━━━━━ Data shown

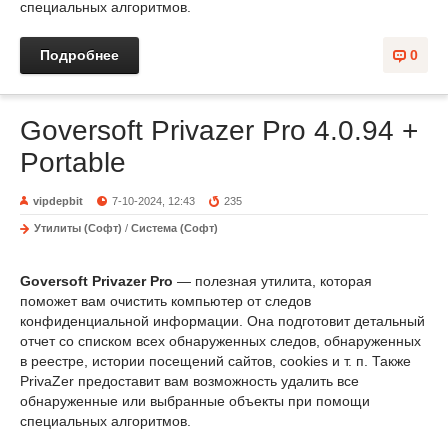
специальных алгоритмов.
Подробнее
0
Goversoft Privazer Pro 4.0.94 +
Portable
vipdepbit
7-10-2024, 12:43
235
Утилиты (Софт)
/
Система (Софт)
Goversoft Privazer Pro
— полезная утилита, которая
поможет вам очистить компьютер от следов
конфиденциальной информации. Она подготовит детальный
отчет со списком всех обнаруженных следов, обнаруженных
в реестре, истории посещений сайтов, cookies и т. п. Также
PrivaZer предоставит вам возможность удалить все
обнаруженные или выбранные объекты при помощи
специальных алгоритмов.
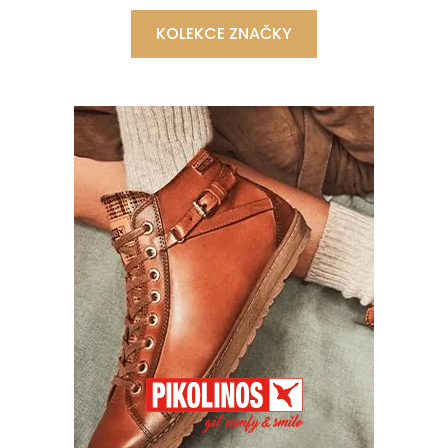
KOLEKCE ZNAČKY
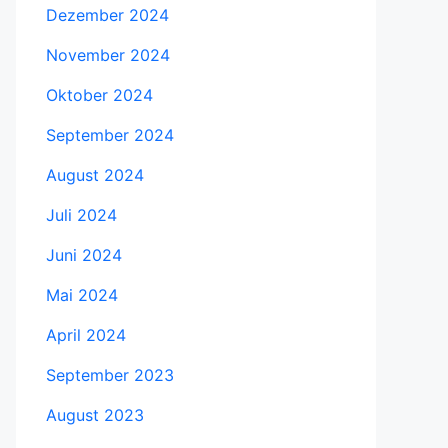
Dezember 2024
November 2024
Oktober 2024
September 2024
August 2024
Juli 2024
Juni 2024
Mai 2024
April 2024
September 2023
August 2023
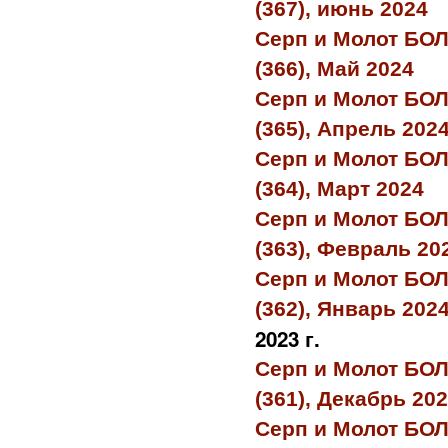
(367), июнь 2024
Серп и Молот БО
(366), Май 2024
Серп и Молот БО
(365), Апрель 202
Серп и Молот БО
(364), Март 2024
Серп и Молот БО
(363), Февраль 20
Серп и Молот БО
(362), Январь 202
2023 г.
Серп и Молот БО
(361), Декабрь 20
Серп и Молот БО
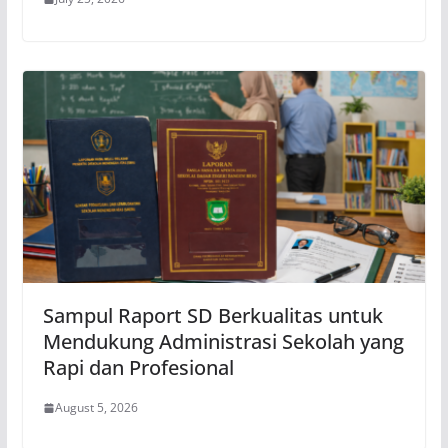
Sampul Raport SD Berkualitas untuk
Mendukung Administrasi Sekolah yang
Rapi dan Profesional
August 5, 2026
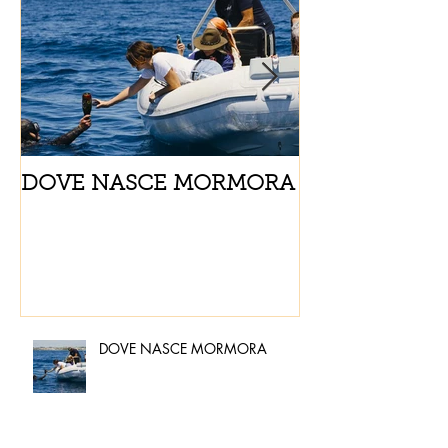
DOVE NASCE MORMORA
Spaghetti con
pomodorini e 
DOVE NASCE MORMORA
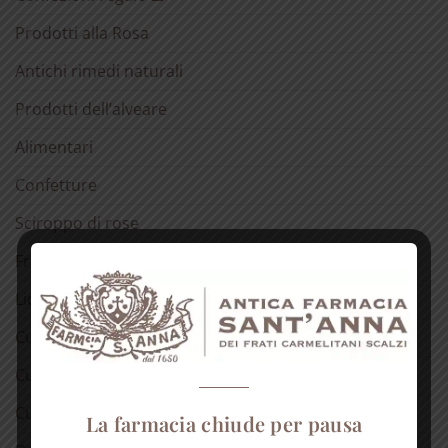
Prodotti alla Rosa
Antichi rimedi naturali
Prodotti dell’alveare
Alimentari
Confetture
Sciroppo di rose
Fragranze del Carmelo
Liquori
Cura della pelle
Cura dei capelli
Cura della bocca
La farmacia chiude per pausa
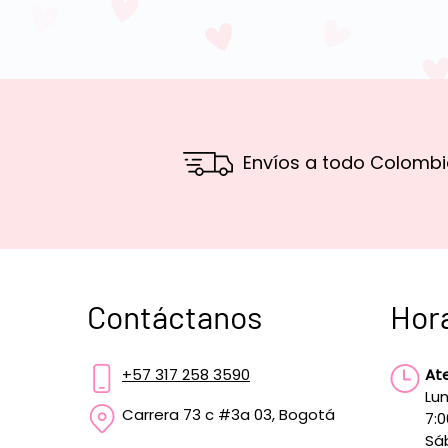
Envíos a todo Colombi
Contáctanos
Hor
+57 317 258 3590
At
Lun
Carrera 73 c #3a 03, Bogotá
7:
Sá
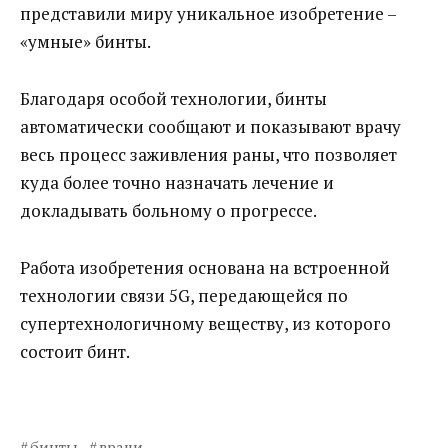
представили миру уникальное изобретение –
«умные» бинты.
Благодаря особой технологии, бинты
автоматически сообщают и показывают врачу
весь процесс заживления раны, что позволяет
куда более точно назначать лечение и
докладывать больному о прогрессе.
Работа изобретения основана на встроенной
технологии связи 5G, передающейся по
супертехнологичному веществу, из которого
состоит бинт.
бинты
врачи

━━━━━━━━━━

- Goal of the exercise
Please go through the data above and copy every line that has the word "следов".

- Problem solution
поможет вам очистить компьютер от следов
отчет со списком всех обнаруженных следов, обнаруженных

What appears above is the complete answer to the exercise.